Give the number of lines in the material below that include "projekt", and write nothing else.

[[ Given records open ]]

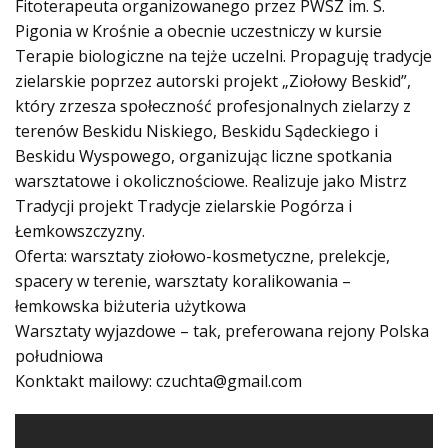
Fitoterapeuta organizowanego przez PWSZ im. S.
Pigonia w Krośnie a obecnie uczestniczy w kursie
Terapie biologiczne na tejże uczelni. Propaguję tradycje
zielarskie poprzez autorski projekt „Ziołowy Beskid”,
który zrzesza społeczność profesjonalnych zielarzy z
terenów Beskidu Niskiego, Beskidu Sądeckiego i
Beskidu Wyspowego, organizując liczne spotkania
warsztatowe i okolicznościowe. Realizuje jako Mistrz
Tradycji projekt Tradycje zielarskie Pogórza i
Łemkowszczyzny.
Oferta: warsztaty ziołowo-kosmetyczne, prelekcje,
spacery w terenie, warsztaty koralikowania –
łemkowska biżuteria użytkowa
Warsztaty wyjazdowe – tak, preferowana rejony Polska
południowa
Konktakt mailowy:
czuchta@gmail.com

[[ Given records closed ]]
[[ Given records open ]]

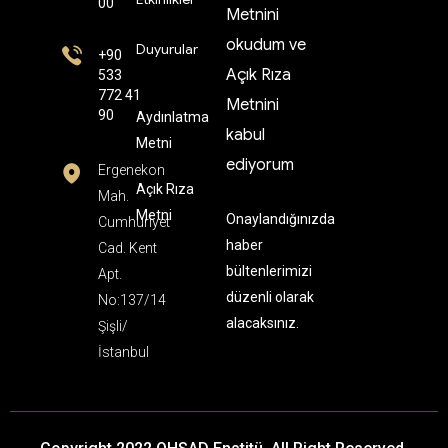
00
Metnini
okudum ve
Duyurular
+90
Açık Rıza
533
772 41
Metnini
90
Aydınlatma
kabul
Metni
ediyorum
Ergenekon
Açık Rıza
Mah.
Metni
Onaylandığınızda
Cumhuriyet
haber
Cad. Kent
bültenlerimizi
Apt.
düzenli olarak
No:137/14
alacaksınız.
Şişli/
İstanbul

[[ Given records closed ]]

# Output of the task
2